En France, les initiatives lient souvent logement et travail comme les « hackerhouses », où il est de bon ton de « travailler en chaussettes » : l'idée est de créer des conditions de vie créatives, sans plus séparer la maison du bureau, autour de projets communs ou voisins. La

Station F, le plus grand incubateur d'Europe, situé à Paris, dans le 13e arrondissement, aura bientôt son extension logements dans un immeuble de co-living à Ivry-sur-Seine. La Ville de Paris encourage cette tendance jugée innovante, et nombre de projets « réinventer » dans la capitale ou dans la métropole incluent ces nouveaux modes d'habiter.

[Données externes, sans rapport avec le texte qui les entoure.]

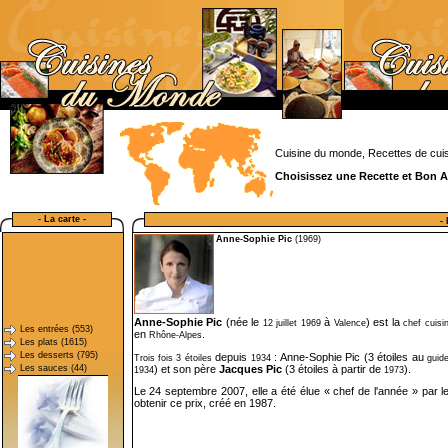
Cuisine du monde, Recettes de cuis
Choisissez une Recette et Bon A
- La carte -
-
Anne-Sophie Pic
(1969)
Anne-Sophie Pic
(née le
à
) est la
12
juillet
1969
Valence
chef cuisin
Les entrées (553)
en
.
Rhône-Alpes
Les plats (1615)
Les desserts (795)
depuis
: Anne-Sophie Pic (3 étoiles au
Trois fois 3 étoiles
1934
guid
) et son père
Jacques Pic
(3 étoiles à partir de
).
Les sauces (44)
1934
1973
Le 24 septembre 2007, elle a été élue « chef de l'année » par le
obtenir ce prix, créé en 1987.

Les immeubles de co-living font envie : grandes cuisines, vastes salles communes décorées comme des boutiques-hôtels ou des salles de jeux pour grands enfants, rooftop, piscine parfois, conciergerie, et le niveau de service promet d'augmenter. On « co-live » comme on « co-work » dans la bonne humeur. Toutes les marques mettent en avant des valeurs de solidarité, de partage, de bien-être...

Le prix (qui n'est plus un loyer) est construit sur le modèle hôtelier, dont cette industrie s'inspire très directement. Ce « all-inclusive » comprend l'usage d'un espace privé meublé et équipé du linge de maison et de toilettes. Une chambre ou un studio, rarement plus de 15 mètres carrés, souvent moins... Il libère aussi les occupants de ces tâches administratives qui consistent, par exemple, à payer ses factures... le wi-fi, l'électricité, l'eau et le chauffage, souvent le ménage une fois par semaine, sont compris, tout comme l'accès à des espaces collectifs. Le tout dans un lieu sécurisé, avec parc à vélos et si possible bien placé, près de transports en commun. S'y ajoute l'animation. Comme dans les espaces de co-working, pas question de laisser ces jeunes actifs... inactifs. Des repas en commun, des conférences, des cours de tout (signalés via l'application de la « communauté ») sont proposés par les résidents eux-mêmes ou des personnalités conviées par le « community manager », qui sert tout à la fois de médiateur, inspirateur, organisateur...

Sortir des quartiers branchés

Ceci pour la modique somme de... C'est là que le bât blesse. A Londres, il faut compter 1.200 livres pour un mois ; à New York, plutôt 3.000 dollars, c'est-à-dire pas moins cher que sur le marché résidentiel classique et peu accessible à la plupart de ceux qui en auraient besoin. « Le côté abordable est pour l'instant malheureusement le moins pris en compte par les marques qui se lancent. En tout cas, ce n'est pas ce qu'elles mettent d'abord en avant », regrette Claire Flurin, qui voudrait faire du co-living une solution de logement, et pas seulement développer un nouveau marché.

Pour John van Oost, le fondateur d'UrbanCampus, une entreprise à la frontière de l'immobilier et du numérique, le « produit » n'est pas ce qu'il faut inventer : « Il en existe déjà avec des services plus nombreux. C'est une véritable nouvelle manière de vivre qu'il faut découvrir, imaginer ou accompagner grâce à des espaces organisés différemment, grâce aux mélanges de populations, d'usages... Dans les entreprises, on a vu l'effet sur le travail de la modification des lieux. Les plans des logements, eux, n'ont pas changé depuis un siècle », explique cet ancien financier qui a beaucoup oeuvré dans les fonds d'investissement.

UrbanCampus s'adresse aussi aux familles, développe des projets en banlieue parisienne, et pas seulement dans les quartiers branchés. « C'est le seul moyen de proposer des prix plus bas, et c'est notre objectif, poursuit-il. Il sera possible de les baisser encore en rendant les immeubles intelligents pour que leur exploitation coûte moins cher. »

Le smartphone et ses diverses clefs électroniques remplacent par exemple un concierge pour prendre possession des lieux ou signaler qu'on les libère. Il permet de gérer au millimètre les consommations de chacun... UrbanCampus promet aussi des immeubles flexibles, transformables s'ils ne se remplissaient pas de cohabitants. De quoi rassurer les maires et les investisseurs.